Trying to get inspired for the design of this hairpiece, I started monkeying around with some 1.5 inch wide ribbon I had left over from my ribbon wall (I got it at Walmart, but can’t for the LIFE of me find this same product online). Pleating the ribbon and sewing it into a circle, I decided what to do.
Returning to Lamb’s Gate Antiques, the store where I bought my wedding jewelry, I talked with the shop owner about my hairpiece idea. I just needed to find a brooch for it that complimented my jewelry. Lucky for me, the shop owner is amazing and showed me a few options, two of which I bought to experiment with.
a few inches of wide ribbon
1/2 yard tulle
ironing board (or a couple folded towels)

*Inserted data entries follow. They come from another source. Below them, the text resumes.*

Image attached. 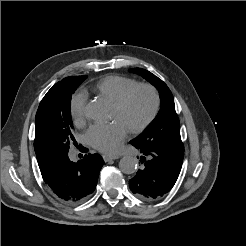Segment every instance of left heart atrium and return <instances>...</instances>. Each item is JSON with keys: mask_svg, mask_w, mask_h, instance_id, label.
Here are the masks:
<instances>
[{"mask_svg": "<svg viewBox=\"0 0 246 246\" xmlns=\"http://www.w3.org/2000/svg\"><path fill=\"white\" fill-rule=\"evenodd\" d=\"M128 127L120 120L110 123H96L86 132V141L96 150L113 154L119 151L128 134Z\"/></svg>", "mask_w": 246, "mask_h": 246, "instance_id": "left-heart-atrium-1", "label": "left heart atrium"}]
</instances>
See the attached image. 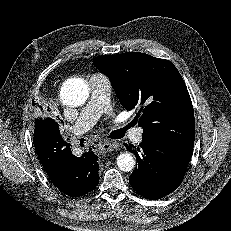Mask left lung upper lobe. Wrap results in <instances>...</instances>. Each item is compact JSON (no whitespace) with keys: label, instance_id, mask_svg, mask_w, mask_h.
Here are the masks:
<instances>
[{"label":"left lung upper lobe","instance_id":"left-lung-upper-lobe-1","mask_svg":"<svg viewBox=\"0 0 231 231\" xmlns=\"http://www.w3.org/2000/svg\"><path fill=\"white\" fill-rule=\"evenodd\" d=\"M93 64L109 76L121 104L135 109L143 138L171 146H194L195 120L187 87L174 64L145 53L96 57Z\"/></svg>","mask_w":231,"mask_h":231}]
</instances>
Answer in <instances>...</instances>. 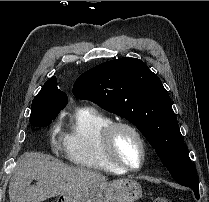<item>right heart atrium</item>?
Segmentation results:
<instances>
[{
    "instance_id": "1",
    "label": "right heart atrium",
    "mask_w": 209,
    "mask_h": 202,
    "mask_svg": "<svg viewBox=\"0 0 209 202\" xmlns=\"http://www.w3.org/2000/svg\"><path fill=\"white\" fill-rule=\"evenodd\" d=\"M49 138L53 143V148L57 149L63 144L64 134L61 131V126L58 120L54 121L49 129Z\"/></svg>"
}]
</instances>
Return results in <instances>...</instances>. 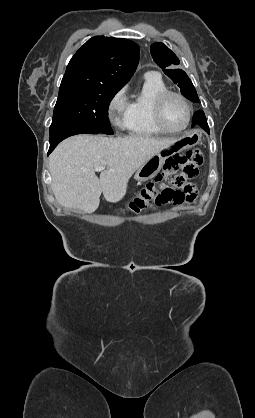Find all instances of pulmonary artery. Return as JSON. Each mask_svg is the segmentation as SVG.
<instances>
[{
  "mask_svg": "<svg viewBox=\"0 0 255 418\" xmlns=\"http://www.w3.org/2000/svg\"><path fill=\"white\" fill-rule=\"evenodd\" d=\"M145 76H146V77H156V76H159V74H158L157 72L150 71V72H147V73L145 74Z\"/></svg>",
  "mask_w": 255,
  "mask_h": 418,
  "instance_id": "1",
  "label": "pulmonary artery"
}]
</instances>
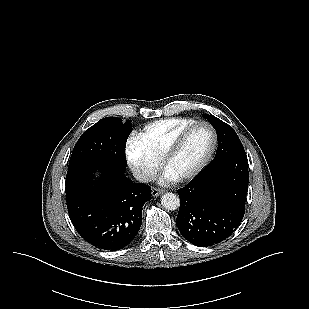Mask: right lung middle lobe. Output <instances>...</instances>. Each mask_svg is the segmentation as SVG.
I'll return each mask as SVG.
<instances>
[{
    "instance_id": "1",
    "label": "right lung middle lobe",
    "mask_w": 309,
    "mask_h": 309,
    "mask_svg": "<svg viewBox=\"0 0 309 309\" xmlns=\"http://www.w3.org/2000/svg\"><path fill=\"white\" fill-rule=\"evenodd\" d=\"M132 131L130 121L106 117L87 129L77 141L69 162V169L83 164H96L124 172L125 145Z\"/></svg>"
}]
</instances>
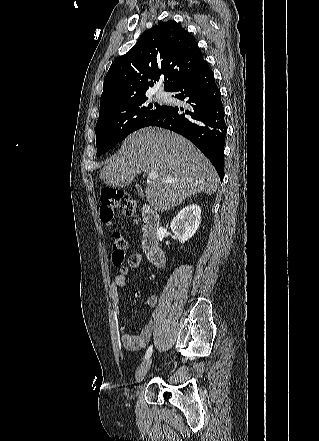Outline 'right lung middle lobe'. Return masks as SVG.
Returning <instances> with one entry per match:
<instances>
[{
  "mask_svg": "<svg viewBox=\"0 0 319 441\" xmlns=\"http://www.w3.org/2000/svg\"><path fill=\"white\" fill-rule=\"evenodd\" d=\"M165 107L150 103L144 97L100 111L96 124L97 156L106 153L133 131L151 126Z\"/></svg>",
  "mask_w": 319,
  "mask_h": 441,
  "instance_id": "dd1d6c3e",
  "label": "right lung middle lobe"
}]
</instances>
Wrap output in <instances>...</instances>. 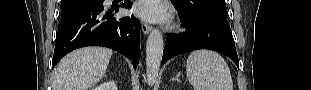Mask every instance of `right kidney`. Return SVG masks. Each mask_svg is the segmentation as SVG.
Instances as JSON below:
<instances>
[{"instance_id":"1","label":"right kidney","mask_w":311,"mask_h":90,"mask_svg":"<svg viewBox=\"0 0 311 90\" xmlns=\"http://www.w3.org/2000/svg\"><path fill=\"white\" fill-rule=\"evenodd\" d=\"M107 89H113L116 90V86L114 85L113 82H108L106 84H103L101 86H99L98 88H94L93 90H107Z\"/></svg>"}]
</instances>
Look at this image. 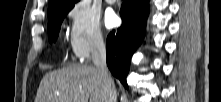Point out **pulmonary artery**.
Returning <instances> with one entry per match:
<instances>
[{"label":"pulmonary artery","mask_w":221,"mask_h":102,"mask_svg":"<svg viewBox=\"0 0 221 102\" xmlns=\"http://www.w3.org/2000/svg\"><path fill=\"white\" fill-rule=\"evenodd\" d=\"M106 2L109 3V4H113V3L116 2V0H106Z\"/></svg>","instance_id":"obj_1"}]
</instances>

Make a base for your hairpiece. This is what I used my pinwheel for, but I found this list of ribbon how to’s that could work for your hairpiece’s base.
Plug in your iron to warm up, and set it at a medium to low heat level. Cut out a piece of your tulle. Mine was approximately 5 inches by 7 inches. The tulle I had on hand wasn’t particularly stiff, so I had to get creative when I decided I wanted to pleat it.

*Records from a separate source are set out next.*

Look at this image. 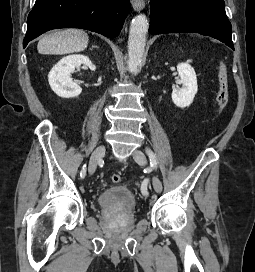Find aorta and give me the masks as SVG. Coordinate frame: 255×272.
<instances>
[{"instance_id":"1","label":"aorta","mask_w":255,"mask_h":272,"mask_svg":"<svg viewBox=\"0 0 255 272\" xmlns=\"http://www.w3.org/2000/svg\"><path fill=\"white\" fill-rule=\"evenodd\" d=\"M148 26V20L144 14L134 17L130 24L128 39V69L133 74L138 73L143 60Z\"/></svg>"}]
</instances>
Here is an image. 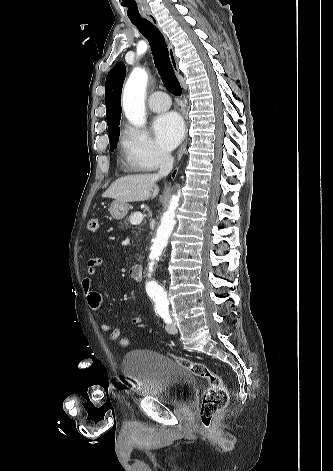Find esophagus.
<instances>
[{"instance_id": "34e87169", "label": "esophagus", "mask_w": 333, "mask_h": 471, "mask_svg": "<svg viewBox=\"0 0 333 471\" xmlns=\"http://www.w3.org/2000/svg\"><path fill=\"white\" fill-rule=\"evenodd\" d=\"M147 19L154 25L156 26L158 29H160V26H159V22L157 20V18L150 14L147 16ZM168 50H169V57H170V61H171V64H172V67L174 69V71L179 74V67H178V59L174 53V50L171 46H168ZM186 140L185 142L183 143V145L181 146V148L179 149V152H178V155H177V162L180 161L183 153H184V150H185V147H186Z\"/></svg>"}]
</instances>
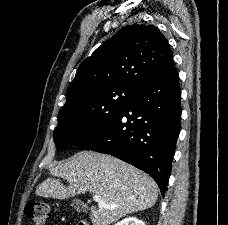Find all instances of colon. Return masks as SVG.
Wrapping results in <instances>:
<instances>
[{
	"mask_svg": "<svg viewBox=\"0 0 228 225\" xmlns=\"http://www.w3.org/2000/svg\"><path fill=\"white\" fill-rule=\"evenodd\" d=\"M26 216L32 221L33 225H50V211L45 202L31 200L26 206Z\"/></svg>",
	"mask_w": 228,
	"mask_h": 225,
	"instance_id": "1",
	"label": "colon"
}]
</instances>
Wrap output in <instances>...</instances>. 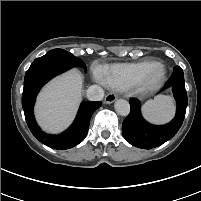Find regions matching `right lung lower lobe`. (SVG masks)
Segmentation results:
<instances>
[{
	"instance_id": "right-lung-lower-lobe-1",
	"label": "right lung lower lobe",
	"mask_w": 201,
	"mask_h": 201,
	"mask_svg": "<svg viewBox=\"0 0 201 201\" xmlns=\"http://www.w3.org/2000/svg\"><path fill=\"white\" fill-rule=\"evenodd\" d=\"M75 64L61 54L47 53L33 61L24 78L22 107L27 125L35 138L46 146L64 150L81 143L87 135L92 114L102 102L84 101L72 125L59 135L43 132L35 121L33 106L42 86L50 79L74 67Z\"/></svg>"
}]
</instances>
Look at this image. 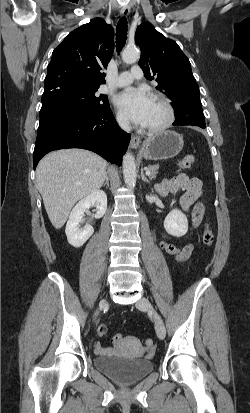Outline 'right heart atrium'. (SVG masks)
I'll return each instance as SVG.
<instances>
[{
  "instance_id": "1",
  "label": "right heart atrium",
  "mask_w": 250,
  "mask_h": 413,
  "mask_svg": "<svg viewBox=\"0 0 250 413\" xmlns=\"http://www.w3.org/2000/svg\"><path fill=\"white\" fill-rule=\"evenodd\" d=\"M116 121H117L118 125L121 128H123V129H128L129 128V121L126 118V116L124 114H122L121 112L117 113Z\"/></svg>"
}]
</instances>
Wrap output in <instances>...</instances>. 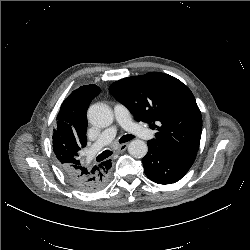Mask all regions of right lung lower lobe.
Listing matches in <instances>:
<instances>
[{
  "label": "right lung lower lobe",
  "mask_w": 250,
  "mask_h": 250,
  "mask_svg": "<svg viewBox=\"0 0 250 250\" xmlns=\"http://www.w3.org/2000/svg\"><path fill=\"white\" fill-rule=\"evenodd\" d=\"M111 160L98 165H73L61 167L68 180L78 189L85 192H93L102 189L108 182Z\"/></svg>",
  "instance_id": "1"
}]
</instances>
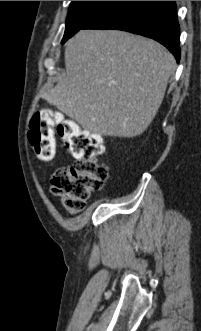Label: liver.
I'll return each instance as SVG.
<instances>
[{
	"label": "liver",
	"mask_w": 201,
	"mask_h": 331,
	"mask_svg": "<svg viewBox=\"0 0 201 331\" xmlns=\"http://www.w3.org/2000/svg\"><path fill=\"white\" fill-rule=\"evenodd\" d=\"M64 58L44 99L94 134L125 138L150 125L176 68L160 43L119 30L79 31Z\"/></svg>",
	"instance_id": "obj_1"
}]
</instances>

Using straight pins and a pin cushion, I pinned each pleat to the pin cushion as I made it. This process is more easily described through pictures:
Once your tulle is all pleated, pin it to your ironing board (or towels). Carefully iron one half of your pleated tulle, pin the ironed half to the board, and then iron the other half. When you feel like you’ve solidified your pleats, grab one end of your pleated tulle and fan it out, as shown.

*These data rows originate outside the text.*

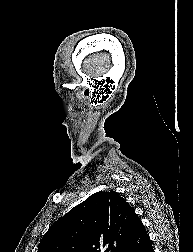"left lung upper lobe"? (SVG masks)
Masks as SVG:
<instances>
[{
    "label": "left lung upper lobe",
    "instance_id": "obj_1",
    "mask_svg": "<svg viewBox=\"0 0 193 252\" xmlns=\"http://www.w3.org/2000/svg\"><path fill=\"white\" fill-rule=\"evenodd\" d=\"M141 222L117 192H97L46 232L38 252H124Z\"/></svg>",
    "mask_w": 193,
    "mask_h": 252
}]
</instances>
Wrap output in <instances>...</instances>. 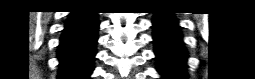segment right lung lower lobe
<instances>
[{
  "label": "right lung lower lobe",
  "mask_w": 255,
  "mask_h": 79,
  "mask_svg": "<svg viewBox=\"0 0 255 79\" xmlns=\"http://www.w3.org/2000/svg\"><path fill=\"white\" fill-rule=\"evenodd\" d=\"M96 15L80 10L69 16L58 49L60 79H88L92 73L99 27Z\"/></svg>",
  "instance_id": "1"
}]
</instances>
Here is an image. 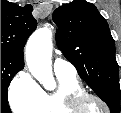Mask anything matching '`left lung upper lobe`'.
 I'll return each instance as SVG.
<instances>
[{
    "label": "left lung upper lobe",
    "mask_w": 121,
    "mask_h": 113,
    "mask_svg": "<svg viewBox=\"0 0 121 113\" xmlns=\"http://www.w3.org/2000/svg\"><path fill=\"white\" fill-rule=\"evenodd\" d=\"M53 21L59 27L56 43L64 56L111 113H120L119 67L106 20L93 4L76 0L57 8Z\"/></svg>",
    "instance_id": "5c2ea615"
}]
</instances>
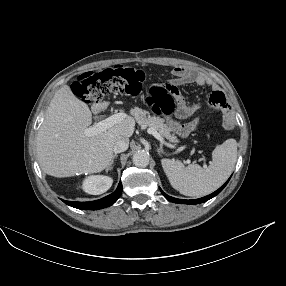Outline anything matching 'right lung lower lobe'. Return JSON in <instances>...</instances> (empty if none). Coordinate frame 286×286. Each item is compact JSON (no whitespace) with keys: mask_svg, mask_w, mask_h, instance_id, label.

Sew your tulle fan to secure its pleats, and sew the fan to your pinwheel (or whatever you made for a base). I sewed my fan to one side of the pinwheel, drew my thread through the center of the pinwheel, and sewed a little more on the back of the pinwheel before knotting my thread. Don’t cut your thread; you’ll need it for attaching the hair comb. Turn your work over and pin your brooch over the stitches on the front side of your hairpiece.
Grab your hair comb, and sew it to the back of your hairpiece. Be careful of the placement when you attach the comb. The direction the comb lays dictates how the hairpiece will sit on your head.
As far as comb placement goes, I guessed the best I could, but I brought my hairpiece to show my stylist to get her input on how it would work in practice. I got a lot of compliments from other stylists at the salon on Saturday, which I’m thinking means I hit a home run! :)
PS: My wedding is exactly one month from tomorrow. Holy cow!